Wie ihm ergeht es heute annähernd fünfzig Millionen chinesischen Jugendlichen, die sich im Alter zwischen 15 und 25 Jahren als Wanderarbeiter auf die Socken gemacht haben – hinter sich Dorf und Familie im jahrhundertealten Trott, vor sich Großstadt und Anonymität einer instabilen Moderne. Dort erwartet sie kein grenzenloses Amerika wie einst die Immigranten des 19. Jahrhunderts, sondern ein übervölkertes China, in dem der Kampf um das bisschen Wohlstand täglich härter wird.

2. Der Schulaussteiger

Wu Kai ist mit dem ersten aufblühenden Wohlstand aufgewachsen. Als er 1982 als Kind von Fabrikarbeitern in Peking zur Welt kam, stand der Kleine Steuermann Deng Xiaoping kurz vorm Höhepunkt seiner Macht. Deng öffnete damals ein jahrzehntelang verschlossenes China zur Welt, und Wu Kai ist durch und durch ein Kind dieser Öffnung.

Sein täglicher selbst gewählter Standort ist das Kentucky-Fried-Chicken-Restaurant neben dem Arbeiterkrankenhaus. Wu Kai fällt auf. Nicht wegen des knalligen T-Shirts und der Schlackerjeans – das tragen heute alle Stadtjugendlichen. Aber Wu Kais lange, rot gefärbte Haare ziehen die Blicke der Gleichaltrigen an. Wer kann sich so einen Auftritt schon leisten? Nur ein Schulaussteiger. „Ich hatte keine Lust mehr auf die Berufsschule“, erzählt er achselzuckend. Nach der regulären Mittelschule, die bis zum neunten und letzten Pflichtschuljahr geht, hatte der schlechte Notendurchschnitt ihm keine Wahl gelassen: Er wurde der Berufsschule für Buchhaltung zugeteilt.

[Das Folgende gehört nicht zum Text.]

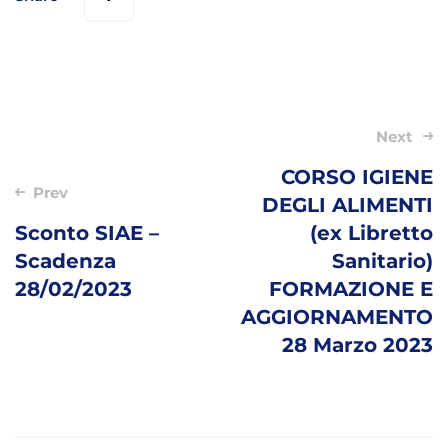
Post
Next
navigation
CORSO IGIENE
Prev
DEGLI ALIMENTI
Sconto SIAE –
(ex Libretto
Scadenza
Sanitario)
28/02/2023
FORMAZIONE E
AGGIORNAMENTO
28 Marzo 2023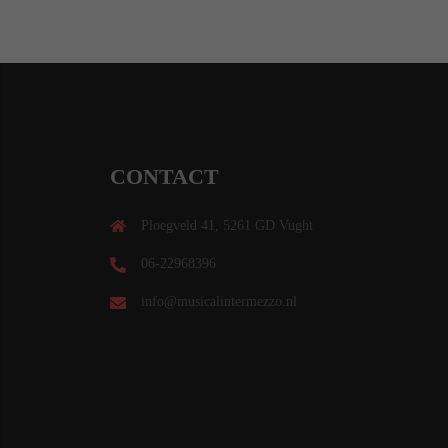
CONTACT
Ploegveld 41, 5261 GD Vught
06-22968396
info@musicalintermezzo.nl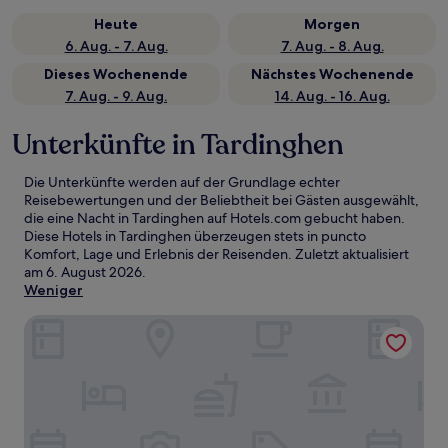
Heute
Morgen
6. Aug. - 7. Aug.
7. Aug. - 8. Aug.
Dieses Wochenende
Nächstes Wochenende
7. Aug. - 9. Aug.
14. Aug. - 16. Aug.
Unterkünfte in Tardinghen
Die Unterkünfte werden auf der Grundlage echter
Reisebewertungen und der Beliebtheit bei Gästen ausgewählt,
die eine Nacht in Tardinghen auf Hotels.com gebucht haben.
Diese Hotels in Tardinghen überzeugen stets in puncto
Komfort, Lage und Erlebnis der Reisenden. Zuletzt aktualisiert
am
6. August 2026
.
Weniger
Hôtel Le Vivier WISSANT - Centre Village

Das passte ihm nicht. Lieber wollte er die Nacht am Computer verbringen und tagsüber schlafen. Die Eltern warnten ihren einzigen Sohn, dass er nach einer abgebrochenen Schullaufbahn nirgends eine weiterführende Ausbildung erhalten würde. Sie drohten, ihn rauszuschmeißen. Doch Wu Kai setzte sich durch und wohnt weiterhin bei den Eltern. Jetzt führt er ein angenehmes Leben.

Wu Kai hat viele Freundinnen – schließlich sieht er gut aus und hat als Schulaussteiger Mut bewiesen. Sex ist für ihn kein Tabu wie für andere. Frauenemanzipation findet er „in Ordnung“, „aber wenn ein Mädchen schwanger ist, gehört es zur Abtreibung ins Krankenhaus.“ Locker soll das klingen. Dabei gibt es in China bis heute keinen Aufklärungsunterricht, der den Namen verdient.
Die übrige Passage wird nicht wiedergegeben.